• **What you have to do**
Reproduce all entries below verbatim. Skip the pictures.

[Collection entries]
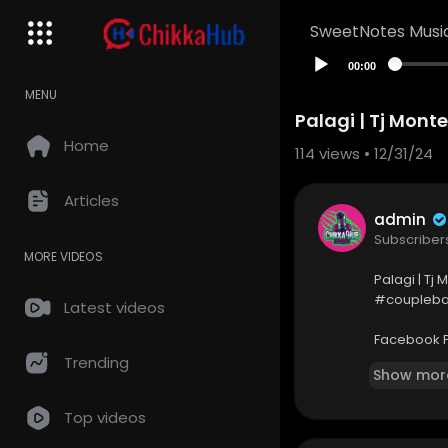
SweetNotes Musi
00:00
MENU
Palagi | Tj Mont
Home
114
views • 12/31/24
Articles
admin
Subscriber
MORE VIDEOS
Palagi | Tj
#coupleba
Latest videos
Facebook 
https://w
Trending
Show mor
Top videos
FAIR-USE C
Copyright D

• **Result of the exercise**
SweetNotes Musi
00:00
MENU
Palagi | Tj Mont
Home
114
views • 12/31/24
Articles
admin
Subscriber
MORE VIDEOS
Palagi | Tj
#coupleba
Latest videos
Facebook 
https://w
Trending
Show mor
Top videos
FAIR-USE C
Copyright D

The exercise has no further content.